Repeat all the lines below exactly, but omit the pictures.

··· Data extracts

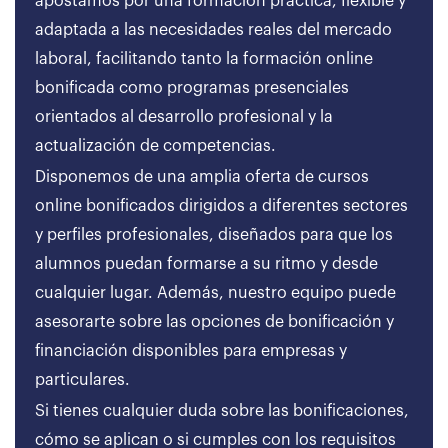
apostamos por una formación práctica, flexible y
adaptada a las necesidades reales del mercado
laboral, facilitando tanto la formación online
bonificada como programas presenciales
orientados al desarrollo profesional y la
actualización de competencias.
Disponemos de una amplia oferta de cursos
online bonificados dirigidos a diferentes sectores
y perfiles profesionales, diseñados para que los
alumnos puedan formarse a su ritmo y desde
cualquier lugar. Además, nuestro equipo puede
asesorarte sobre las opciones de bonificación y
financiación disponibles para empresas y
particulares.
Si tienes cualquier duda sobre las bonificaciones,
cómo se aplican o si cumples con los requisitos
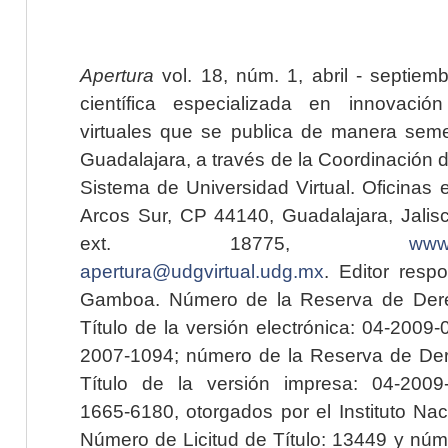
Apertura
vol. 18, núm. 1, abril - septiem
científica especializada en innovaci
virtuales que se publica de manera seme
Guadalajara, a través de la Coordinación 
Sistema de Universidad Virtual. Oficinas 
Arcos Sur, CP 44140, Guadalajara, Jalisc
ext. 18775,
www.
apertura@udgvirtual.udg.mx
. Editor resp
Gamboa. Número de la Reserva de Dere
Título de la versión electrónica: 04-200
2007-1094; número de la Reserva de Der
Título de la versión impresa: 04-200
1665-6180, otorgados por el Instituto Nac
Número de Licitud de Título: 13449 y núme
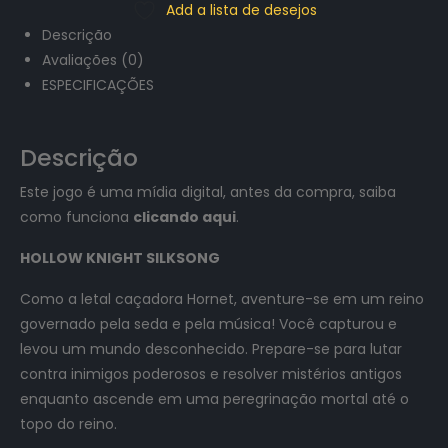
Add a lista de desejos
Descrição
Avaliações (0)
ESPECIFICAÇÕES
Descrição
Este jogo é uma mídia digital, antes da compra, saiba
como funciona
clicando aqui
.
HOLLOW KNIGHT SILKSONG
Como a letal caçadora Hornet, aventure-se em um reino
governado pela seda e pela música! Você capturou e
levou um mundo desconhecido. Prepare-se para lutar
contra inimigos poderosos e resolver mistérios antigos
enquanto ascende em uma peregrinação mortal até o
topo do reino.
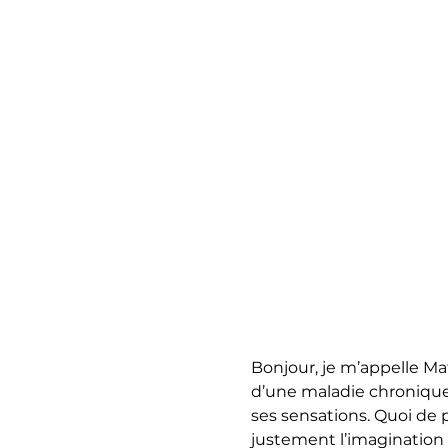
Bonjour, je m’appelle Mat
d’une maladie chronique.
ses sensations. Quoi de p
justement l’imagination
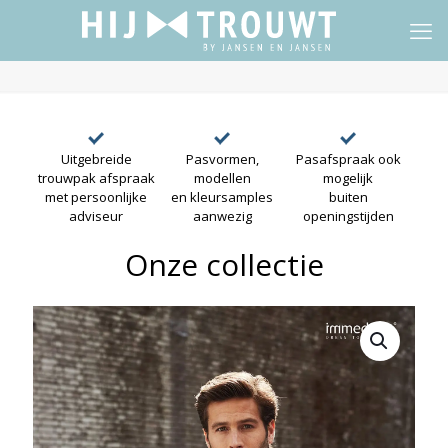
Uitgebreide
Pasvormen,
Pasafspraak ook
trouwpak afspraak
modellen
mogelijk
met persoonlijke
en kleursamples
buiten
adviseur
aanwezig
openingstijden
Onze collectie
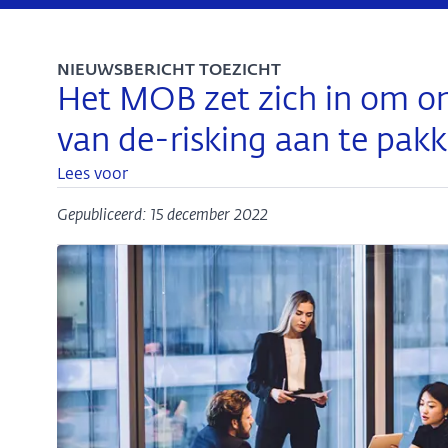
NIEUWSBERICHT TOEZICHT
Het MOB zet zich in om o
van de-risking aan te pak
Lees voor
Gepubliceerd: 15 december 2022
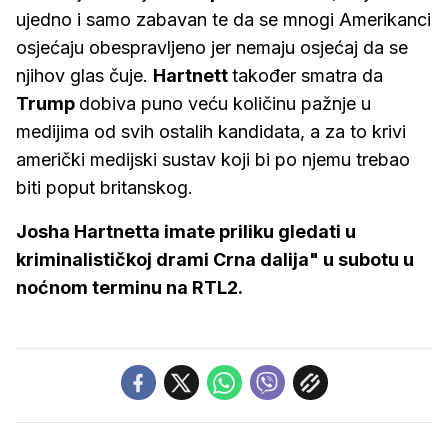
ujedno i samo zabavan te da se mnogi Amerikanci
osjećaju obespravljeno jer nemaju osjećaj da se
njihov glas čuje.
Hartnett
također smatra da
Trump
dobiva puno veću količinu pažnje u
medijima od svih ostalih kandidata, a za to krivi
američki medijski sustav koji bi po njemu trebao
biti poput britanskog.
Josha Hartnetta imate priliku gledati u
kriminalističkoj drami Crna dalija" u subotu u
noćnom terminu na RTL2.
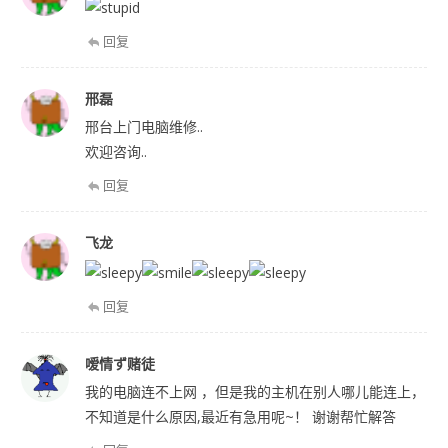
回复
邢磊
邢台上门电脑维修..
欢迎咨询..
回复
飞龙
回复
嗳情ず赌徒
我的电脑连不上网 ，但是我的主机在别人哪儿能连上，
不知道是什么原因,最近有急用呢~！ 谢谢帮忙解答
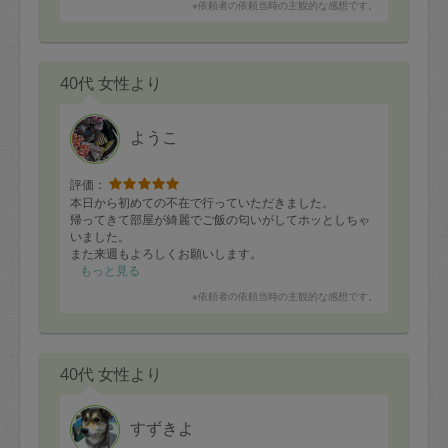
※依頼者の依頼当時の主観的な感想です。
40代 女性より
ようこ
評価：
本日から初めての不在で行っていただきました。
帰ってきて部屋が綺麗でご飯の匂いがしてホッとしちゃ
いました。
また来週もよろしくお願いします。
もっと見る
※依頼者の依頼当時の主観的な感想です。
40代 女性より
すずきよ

······

Answer:
apostamos por una formación práctica, flexible y
adaptada a las necesidades reales del mercado
laboral, facilitando tanto la formación online
bonificada como programas presenciales
orientados al desarrollo profesional y la
actualización de competencias.
Disponemos de una amplia oferta de cursos
online bonificados dirigidos a diferentes sectores
y perfiles profesionales, diseñados para que los
alumnos puedan formarse a su ritmo y desde
cualquier lugar. Además, nuestro equipo puede
asesorarte sobre las opciones de bonificación y
financiación disponibles para empresas y
particulares.
Si tienes cualquier duda sobre las bonificaciones,
cómo se aplican o si cumples con los requisitos
Apertura
vol. 18, núm. 1, abril - septiem
científica especializada en innovaci
virtuales que se publica de manera seme
Guadalajara, a través de la Coordinación 
Sistema de Universidad Virtual. Oficinas 
Arcos Sur, CP 44140, Guadalajara, Jalisc
ext. 18775,
www.
apertura@udgvirtual.udg.mx
. Editor resp
Gamboa. Número de la Reserva de Dere
Título de la versión electrónica: 04-200
2007-1094; número de la Reserva de Der
Título de la versión impresa: 04-200
1665-6180, otorgados por el Instituto Nac
Número de Licitud de Título: 13449 y núme
Add a lista de desejos
Descrição
Avaliações (0)
ESPECIFICAÇÕES
Descrição
Este jogo é uma mídia digital, antes da compra, saiba
como funciona
clicando aqui
.
HOLLOW KNIGHT SILKSONG
Como a letal caçadora Hornet, aventure-se em um reino
governado pela seda e pela música! Você capturou e
levou um mundo desconhecido. Prepare-se para lutar
contra inimigos poderosos e resolver mistérios antigos
enquanto ascende em uma peregrinação mortal até o
topo do reino.
Bonjour, je m’appelle Mat
d’une maladie chronique.
ses sensations. Quoi de p
justement l’imagination
Uitgebreide
Pasvormen,
Pasafspraak ook
trouwpak afspraak
modellen
mogelijk
met persoonlijke
en kleursamples
buiten
adviseur
aanwezig
openingstijden
Onze collectie
NIEUWSBERICHT TOEZICHT
Het MOB zet zich in om o
van de-risking aan te pak
Lees voor
Gepubliceerd: 15 december 2022
ujedno i samo zabavan te da se mnogi Amerikanci
osjećaju obespravljeno jer nemaju osjećaj da se
njihov glas čuje.
Hartnett
također smatra da
Trump
dobiva puno veću količinu pažnje u
medijima od svih ostalih kandidata, a za to krivi
američki medijski sustav koji bi po njemu trebao
biti poput britanskog.
Josha Hartnetta imate priliku gledati u
kriminalističkoj drami Crna dalija" u subotu u
noćnom terminu na RTL2.
回复
邢磊
邢台上门电脑维修..
欢迎咨询..
回复
飞龙
回复
嗳情ず赌徒
我的电脑连不上网 ，但是我的主机在别人哪儿能连上，
不知道是什么原因,最近有急用呢~！ 谢谢帮忙解答
※依頼者の依頼当時の主観的な感想です。
40代 女性より
ようこ
評価：
本日から初めての不在で行っていただきました。
帰ってきて部屋が綺麗でご飯の匂いがしてホッとしちゃ
いました。
また来週もよろしくお願いします。
もっと見る
※依頼者の依頼当時の主観的な感想です。
40代 女性より
すずきよ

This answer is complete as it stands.